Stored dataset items
● ● ●
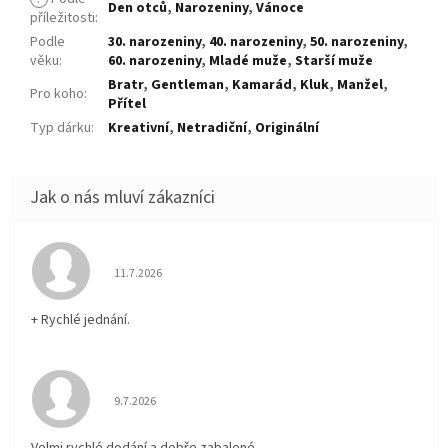
Den otců
,
Narozeniny
,
Vánoce
příležitosti
:
Podle
30. narozeniny
,
40. narozeniny
,
50. narozeniny
,
věku
:
60. narozeniny
,
Mladé muže
,
Starší muže
Bratr
,
Gentleman
,
Kamarád
,
Kluk
,
Manžel
,
Pro koho
:
Přítel
Typ dárku
:
Kreativní
,
Netradiční
,
Originální
Hodnocení obchodu je 5 z 5 hvězdiček.
11.7.2026
+ Rychlé jednání.
Hodnocení obchodu je 5 z 5 hvězdiček.
9.7.2026
Velmi rychlé dodání a dobře zabalené.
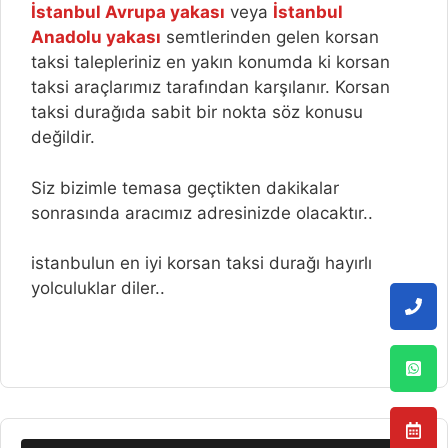
İstanbul Avrupa yakası
veya
İstanbul
Anadolu yakası
semtlerinden gelen korsan
taksi talepleriniz en yakın konumda ki korsan
taksi araçlarımız tarafından karşılanır. Korsan
taksi durağıda sabit bir nokta söz konusu
değildir.
Siz bizimle temasa geçtikten dakikalar
sonrasında aracımız adresinizde olacaktır..
istanbulun en iyi korsan taksi durağı hayırlı
yolculuklar diler..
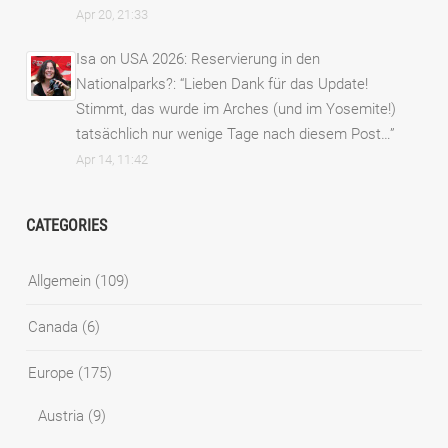
Apr 20, 21:33
Isa
on
USA 2026: Reservierung in den
Nationalparks?
: “
Lieben Dank für das Update!
Stimmt, das wurde im Arches (und im Yosemite!)
tatsächlich nur wenige Tage nach diesem Post…
”
Apr 14, 11:42
CATEGORIES
Allgemein
(109)
Canada
(6)
Europe
(175)
Austria
(9)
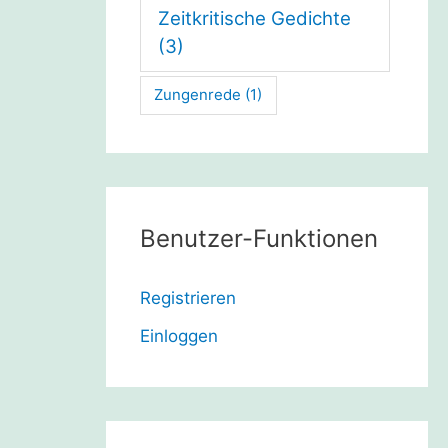
Zeitkritische Gedichte
(3)
Zungenrede
(1)
Benutzer-Funktionen
Registrieren
Einloggen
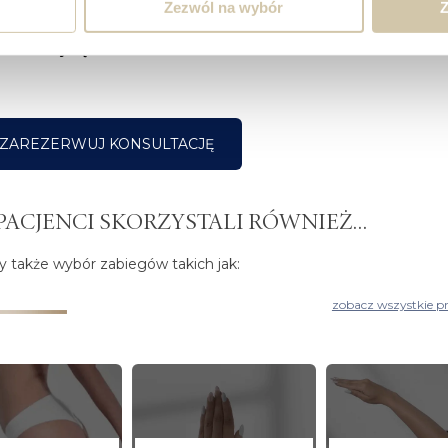
Zezwól na wybór
Z
Dr Karol Krajewski
Dr Maciej Sędzicki
ZAREZERWUJ KONSULTACJĘ
PACJENCI SKORZYSTALI RÓWNIEŻ...
 także wybór zabiegów takich jak:
zobacz wszystkie p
● ● ●
* _TASK OBJECTIVE_
List every line from the entries above in which "yakası" appears.

* _RESULT OF THE TASK_
İstanbul Avrupa yakası
Anadolu yakası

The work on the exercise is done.